SUMMARY Switching users causes the screen to go black. Had to do a hard reboot. STEPS TO REPRODUCE 1. Open Application Launcher 2. Select Switch User OBSERVED RESULT Screen goes black and freezes. EXPECTED RESULT Should be able to switch users normally SOFTWARE/OS VERSIONS Operating System: KDE neon Unstable Edition KDE Plasma Version: 5.22.80 KDE Frameworks Version: 5.85.0 Qt Version: 5.15.3 Kernel Version: 5.8.0-59-generic (64-bit) Graphics Platform: Wayland Processors: 4 × Intel® Core™ i7-4510U CPU @ 2.00GHz Memory: 15.5 GiB of RAM Graphics Processor: Mesa DRI Intel® HD Graphics 4400 ADDITIONAL INFORMATION Not sure if being Wayland has anything to do with it.
I *think* this may be a known issue on Wayland. Does work if you switch users from X11?
Yeah, known issue. We can use this to track it. Added to https://community.kde.org/Plasma/Wayland_Showstoppers
>Does work if you switch users from X11? Marking as needs info. Also, lets avoid tagging wayland regressions as VHI, it's not our default setup.
(In reply to David Edmundson from comment #3) > >Does work if you switch users from X11? > > Marking as needs info. Yeah, user switching works for me on X11. On Wayland, I get to the login screen, but logging into the other user fails; after I enter the other user's password and click the login button I get kicked back to the lock screen of my existing session. When I unlock, no apps are running, as if KWin crashed in the background. However I do not see any coredumpctl logs about a KWin crash. I do have a ksmserver crash though. The only relevant part of the backtrace is this: #8 0x000000000040a621 in main (argc=<optimized out>, argv=0x7ffdc1355bb8) at /home/nate/kde/src/plasma-workspace/ksmserver/main.cpp:214 > Also, lets avoid tagging wayland regressions as VHI, it's not our default > setup.
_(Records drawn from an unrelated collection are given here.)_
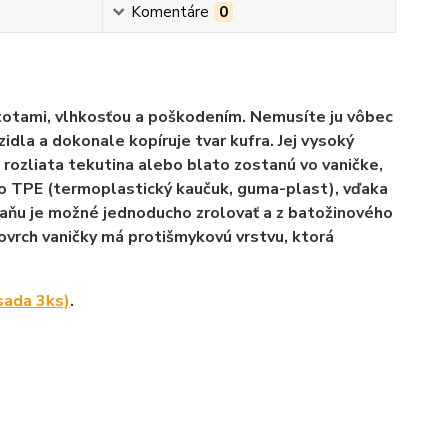
Komentáre
0
stotami, vlhkosťou a poškodením. Nemusíte ju vôbec
dla a dokonale kopíruje tvar kufra. Jej vysoký
 rozliata tekutina alebo blato zostanú vo vaničke,
ho
TPE (termoplastický kaučuk, guma-plast)
, vďaka
 vaňu je možné jednoducho zrolovať a z batožinového
povrch vaničky má protišmykovú vrstvu, ktorá
sada 3ks)
.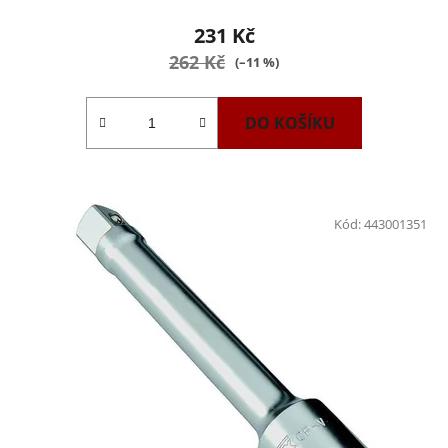
231 Kč
262 Kč
(–11 %)
DO KOŠÍKU
Kód:
443001351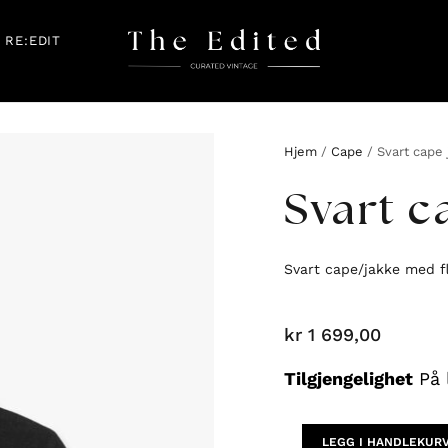
RE:EDIT
Hjem
/
Cape
/ Svart cape 
Svart c
Svart cape/jakke med f
kr
1 699,00
Svart
Tilgjengelighet
På 
cape
jakke
antall
LEGG I HANDLEKUR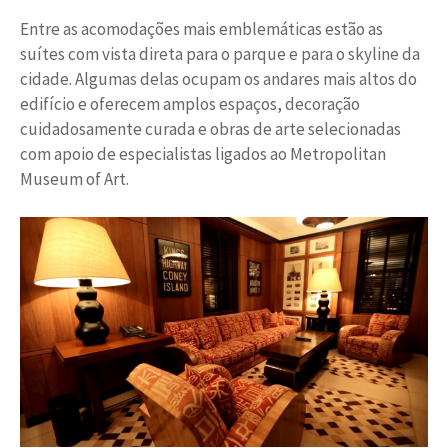
Entre as acomodações mais emblemáticas estão as
suítes com vista direta para o parque e para o skyline da
cidade. Algumas delas ocupam os andares mais altos do
edifício e oferecem amplos espaços, decoração
cuidadosamente curada e obras de arte selecionadas
com apoio de especialistas ligados ao Metropolitan
Museum of Art.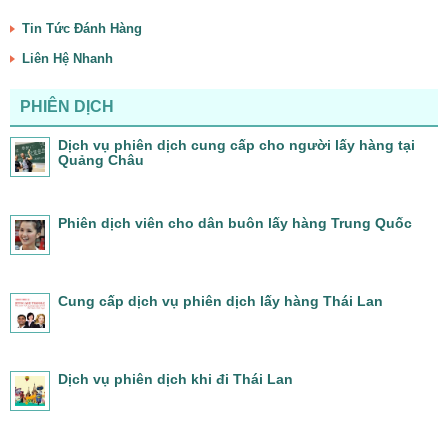
Tin Tức Đánh Hàng
Liên Hệ Nhanh
PHIÊN DỊCH
Dịch vụ phiên dịch cung cấp cho người lấy hàng tại
Quảng Châu
Phiên dịch viên cho dân buôn lấy hàng Trung Quốc
Cung cấp dịch vụ phiên dịch lấy hàng Thái Lan
Dịch vụ phiên dịch khi đi Thái Lan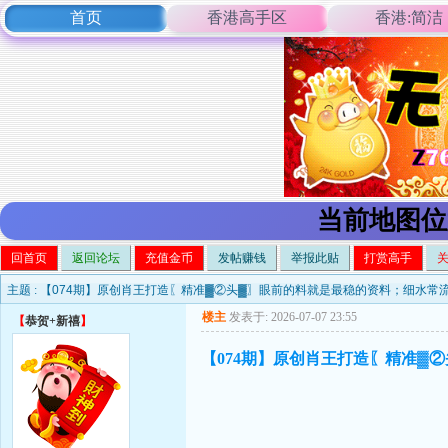
首页
香港高手区
香港:简洁
当前地图位
回首页
返回论坛
充值金币
发帖赚钱
举报此贴
打赏高手
主题 :
【074期】原创肖王打造〖精准▓②头▓〗眼前的料就是最稳的资料；细水常
楼主
发表于: 2026-07-07 23:55
【
恭贺+新禧
】
【074期】原创肖王打造〖精准▓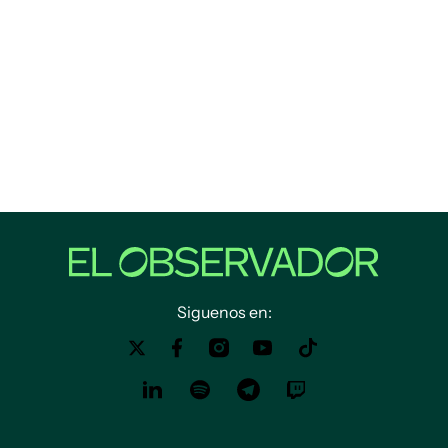
Siguenos en: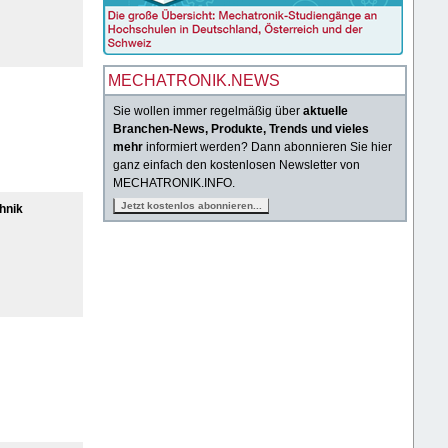
MECHATRONIK.NEWS
Sie wollen immer regelmäßig über
aktuelle
Branchen-News, Produkte, Trends und vieles
mehr
informiert werden? Dann abonnieren Sie hier
ganz einfach den kostenlosen Newsletter von
MECHATRONIK.INFO.
hnik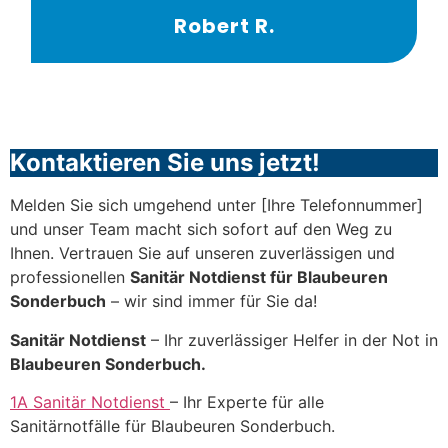
Robert R.
Kontaktieren Sie uns jetzt!
Melden Sie sich umgehend unter [Ihre Telefonnummer]
und unser Team macht sich sofort auf den Weg zu
Ihnen. Vertrauen Sie auf unseren zuverlässigen und
professionellen
Sanitär Notdienst für Blaubeuren
Sonderbuch
– wir sind immer für Sie da!
Sanitär Notdienst
– Ihr zuverlässiger Helfer in der Not in
Blaubeuren Sonderbuch.
1A Sanitär Notdienst
– Ihr Experte für alle
Sanitärnotfälle für Blaubeuren Sonderbuch.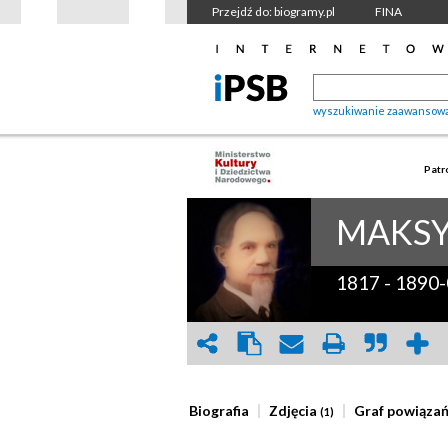
Przejdź do: biogramy.pl
FINA
wyszukiwanie zaawansow
Patr
MAKSY
1817
-
1890-
Biografia
Zdjęcia
Graf powiąza
(1)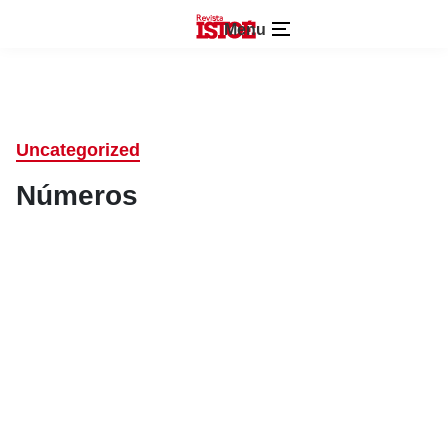
Menu
Uncategorized
Números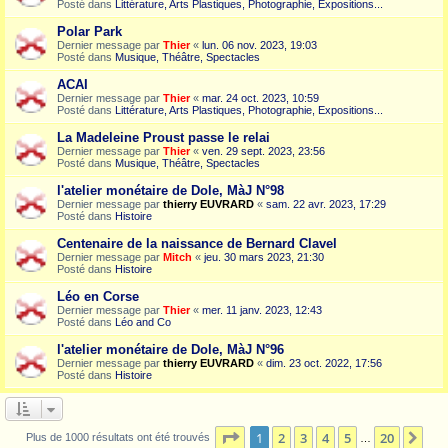
Posté dans
Littérature, Arts Plastiques, Photographie, Expositions...
Polar Park
Dernier message par
Thier
«
lun. 06 nov. 2023, 19:03
Posté dans
Musique, Théâtre, Spectacles
ACAI
Dernier message par
Thier
«
mar. 24 oct. 2023, 10:59
Posté dans
Littérature, Arts Plastiques, Photographie, Expositions...
La Madeleine Proust passe le relai
Dernier message par
Thier
«
ven. 29 sept. 2023, 23:56
Posté dans
Musique, Théâtre, Spectacles
l'atelier monétaire de Dole, MàJ N°98
Dernier message par
thierry EUVRARD
«
sam. 22 avr. 2023, 17:29
Posté dans
Histoire
Centenaire de la naissance de Bernard Clavel
Dernier message par
Mitch
«
jeu. 30 mars 2023, 21:30
Posté dans
Histoire
Léo en Corse
Dernier message par
Thier
«
mer. 11 janv. 2023, 12:43
Posté dans
Léo and Co
l'atelier monétaire de Dole, MàJ N°96
Dernier message par
thierry EUVRARD
«
dim. 23 oct. 2022, 17:56
Posté dans
Histoire
Page
1
sur
20
1
2
3
4
5
20
Sui
Plus de 1000 résultats ont été trouvés
…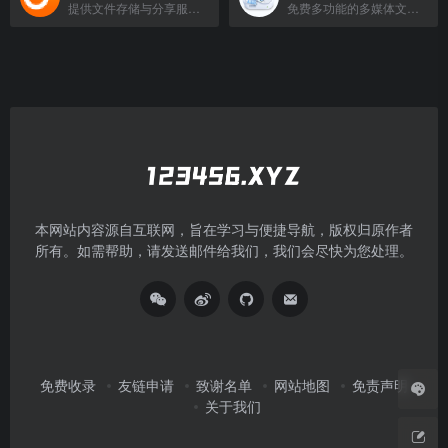
提供文件存储与分享服务的云盘平台。
免费多功能的多媒体文件转换工具，支持视频、音频、图片及文档格式转换。
本网站内容源自互联网，旨在学习与便捷导航，版权归原作者
所有。如需帮助，请发送邮件给我们，我们会尽快为您处理。
免费收录
友链申请
致谢名单
网站地图
免责声明
关于我们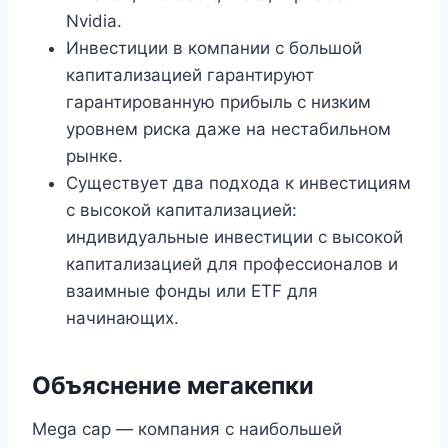
Nvidia.
Инвестиции в компании с большой
капитализацией гарантируют
гарантированную прибыль с низким
уровнем риска даже на нестабильном
рынке.
Существует два подхода к инвестициям
с высокой капитализацией:
индивидуальные инвестиции с высокой
капитализацией для профессионалов и
взаимные фонды или ETF для
начинающих.
Объяснение мегакепки
Mega cap — компания с наибольшей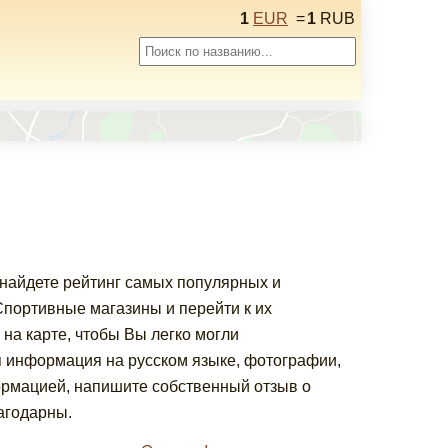
1
EUR
=
1
RUB
 найдете рейтинг самых популярных и
портивные магазины и перейти к их
на карте, чтобы Вы легко могли
я информация на русском языке, фотографии,
ормацией, напишите собственный отзыв о
агодарны.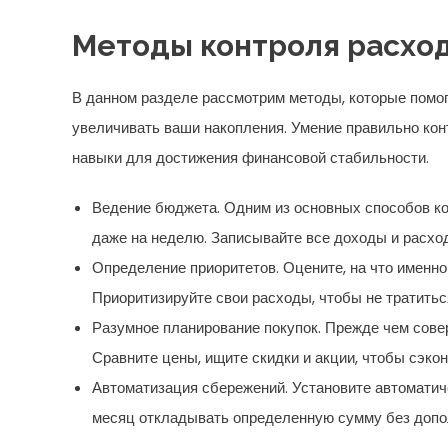
Методы контроля расхо
В данном разделе рассмотрим методы, которые помог
увеличивать ваши накопления. Умение правильно ко
навыки для достижения финансовой стабильности.
Ведение бюджета. Одним из основных способов ко
даже на неделю. Записывайте все доходы и расходы
Определение приоритетов. Оцените, на что именно 
Приоритизируйте свои расходы, чтобы не тратиться
Разумное планирование покупок. Прежде чем совер
Сравните цены, ищите скидки и акции, чтобы сэкон
Автоматизация сбережений. Установите автоматич
месяц откладывать определенную сумму без допо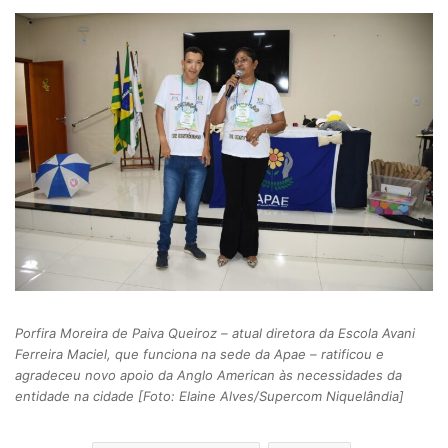
Porfira Moreira de Paiva Queiroz – atual diretora da Escola Avani
Ferreira Maciel, que funciona na sede da Apae – ratificou e
agradeceu novo apoio da Anglo American às necessidades da
entidade na cidade [Foto: Elaine Alves/Supercom Niquelândia]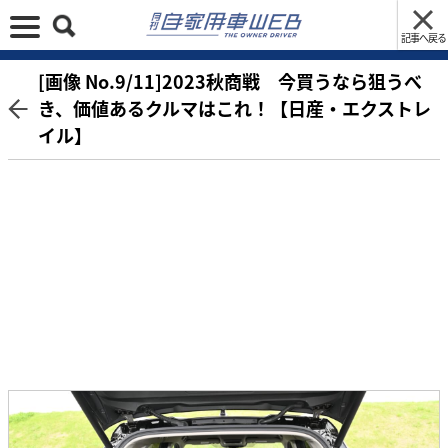
記事へ戻る
[画像 No.9/11]2023秋商戦 今買うなら狙うべ
き、価値あるクルマはこれ！【日産・エクストレ
イル】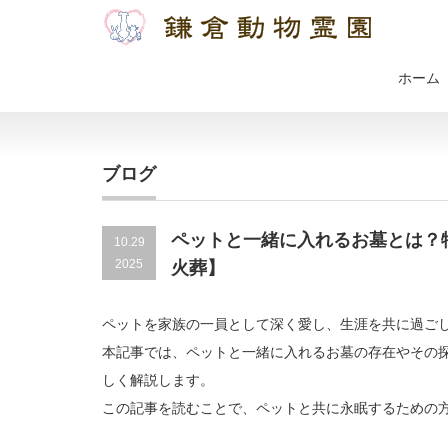
ホーム
ブログ
ペットと一緒に入れるお墓とは？
10.29
2025
火葬】
ペットを家族の一員として深く愛し、生涯を共に過ご
本記事では、ペットと一緒に入れるお墓の存在やその
しく解説します。
この記事を読むことで、ペットと共に永眠するための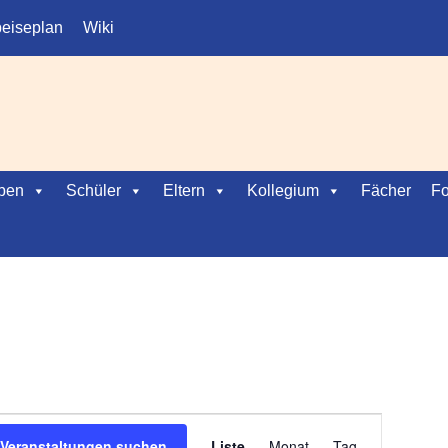
eiseplan
Wiki
ben
Schüler
Eltern
Kollegium
Fächer
Fo
V
Veranstaltungen suchen
Liste
Monat
Tag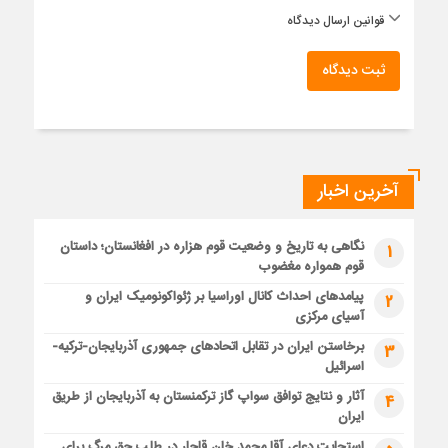
قوانین ارسال دیدگاه
ثبت دیدگاه
آخرین اخبار
نگاهی به تاریخ و وضعیت قوم هزاره در افغانستان؛ داستان
1
قوم همواره مغضوب
پیامدهای احداث کانال اوراسیا بر ژئواکونومیک ایران و
2
آسیای مرکزی
برخاستن ایران در تقابل اتحادهای جمهوری آذربایجان-ترکیه-
3
اسرائیل
آثار و نتایج توافق سواپ گاز ترکمنستان به آذربایجان از طریق
4
ایران
استجابت دعای آقا محمد خان قاجار در طلب حق مرگ برای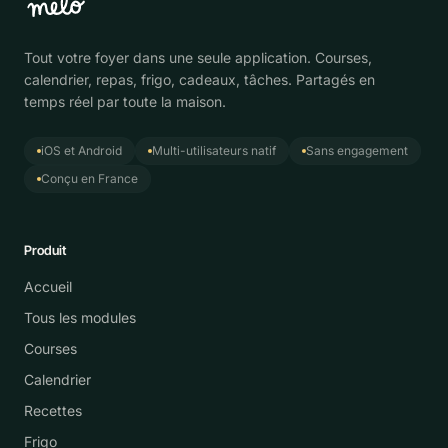
Tout votre foyer dans une seule application. Courses,
calendrier, repas, frigo, cadeaux, tâches. Partagés en
temps réel par toute la maison.
iOS et Android
Multi-utilisateurs natif
Sans engagement
Conçu en France
Produit
Accueil
Tous les modules
Courses
Calendrier
Recettes
Frigo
OK.
In fact ksmserve doesn't even want to launch at all, even manually: ~/kde/usr/bin/ksmserver org.kde.kf5.ksmserver: Cannot connect to the X server qt.qpa.xcb: could not connect to display :1 This application failed to start because no Qt platform plugin could be initialized. Reinstalling the application may fix this problem. Available platform plugins are: eglfs, linuxfb, minimal, minimalegl, offscreen, vnc, wayland-egl, wayland, wayland-xcomposite-egl, wayland-xcomposite-glx, xcb. Aborted (core dumped)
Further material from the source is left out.